Result presentation of RQ3: To what extent does AI-powered feedback reduce performance anxiety in EFL learners, and how mediating variables (e.g., learner’s familiarity with AI, feedback delivery style) influence this relationship?
Figure 4 illustrates the graphical result presentation of the SEM with respect to model 3. It is evident from the figure that the respective explanatory variable, i.e., AIFRA, is positively related to the response variable, i.e., RA while Age, LPL, Gender, AIFM1, and AIFM2 are negatively related with it as shown along the arrows running from the explanatory variables to the response variable. According to the explanatory variables, there is a positive correlation between AIFRA and LPL, Age and Gender, and Age and LPL but a negative correlation between AIFRA and Age, and AIFRA and Gender, and Gender and LPL of 0.05, 0.16, 0.04, −0.10, −0.01, and −0.01, respectively, as shown along the double-headed arrows running between each pair of the explanatory variables.

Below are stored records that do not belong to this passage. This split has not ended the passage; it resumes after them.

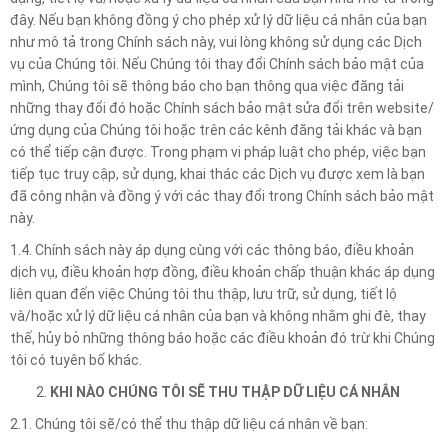
đây. Nếu bạn không đồng ý cho phép xử lý dữ liệu cá nhân của bạn
như mô tả trong Chính sách này, vui lòng không sử dụng các Dịch
vụ của Chúng tôi. Nếu Chúng tôi thay đổi Chính sách bảo mật của
mình, Chúng tôi sẽ thông báo cho bạn thông qua việc đăng tải
những thay đổi đó hoặc Chính sách bảo mật sửa đổi trên website/
ứng dụng của Chúng tôi hoặc trên các kênh đăng tải khác và bạn
có thể tiếp cận được. Trong phạm vi pháp luật cho phép, việc bạn
tiếp tục truy cập, sử dụng, khai thác các Dịch vụ được xem là bạn
đã công nhận và đồng ý với các thay đổi trong Chính sách bảo mật
này.
1.4. Chính sách này áp dụng cùng với các thông báo, điều khoản
dịch vụ, điều khoản hợp đồng, điều khoản chấp thuận khác áp dụng
liên quan đến việc Chúng tôi thu thập, lưu trữ, sử dụng, tiết lộ
và/hoặc xử lý dữ liệu cá nhân của bạn và không nhằm ghi đè, thay
thế, hủy bỏ những thông báo hoặc các điều khoản đó trừ khi Chúng
tôi có tuyên bố khác.
KHI NÀO CHÚNG TÔI SẼ THU THẬP DỮ LIỆU CÁ NHÂN
2.1. Chúng tôi sẽ/có thể thu thập dữ liệu cá nhân về bạn:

Result presentation of SEM for model 3.
Table 4 shows the result for investigating the extent to which AI-powered feedback reduces performance anxiety (RA) in EFL learners, and how mediating variables (e.g., learner’s familiarity with AI (AIFM1), feedback delivery style (AIFM2) influence this relationship. From the table,the reduction of anxiety-related AI-powered feedback AIFRA coefficient is statistically insignificant and the sign is not in line with the a priori expectation (i.e., negative); while for the mediation variables, though none is significant, they both satisfied the a priori expectation (i.e., negative) with the anxiety reduction, and this has also been supported by the coefficient of the language proficiency level of the learners (LPL), which is also negative and even statistically significant. When checking for the statistical healthiness of the model, it can be observed that that the p-value of the LR test statistic is 0.07; values of the CFI, GFI, AGFI, and TLI are greater than 0.90 (Hu and Bentler, 1999; Hooper et al. 2008); and the value of the RMSEA is 0.04; the model estimated is statistically healthy. Therefore, with respect to the content of the questions used in measuring the reduction of the performance anxiety of the EFL learners, familiarity of AI-powered feedback and the method in which the learners are receiving feedback on their English learning including by written comments, audio/video recordings, and face-to-face conversations are partially reducing the performance anxiety of the EFL learners when speaking/writing in English, not being worried about making mistakes in English, and not being nervous when you speaking English. These findings suggest that while AI-powered feedback alone may not significantly reduce performance anxiety, the way feedback is delivered and learners’ familiarity with AI tools could hold the key to alleviating anxiety in EFL contexts. This points to the need for educators and AI developers to focus on not only the content of feedback but also the manner in which it is presented to learners.
Result presentation of RQ4: Does the integration of AI-powered feedback in language learning affect the long-term improvements in EFL learners’ emotional resilience?
Figure 5 shows the graphical result presentation of the SEM with respect to model 4. Following the figure, the respective explanatory variable, i.e., AIFER and Age is positively related to the response variable, i.e., ER while Age and LPL are negatively related to it as shown along the arrows running from the explanatory variables to the response variable. In line with the explanatory variables, there is a positive correlation between AIFER and LPL, Age and Gender, and Age and LPL, but a negative correlation between AIFRA and Age, and AIFRA and Gender, and Gender and LPL of 0.04, 0.15, 0.04, −0.21, −0.05, and −0.01, respectively, as shown along the double heading arrows running between each pair of the explanatory variables.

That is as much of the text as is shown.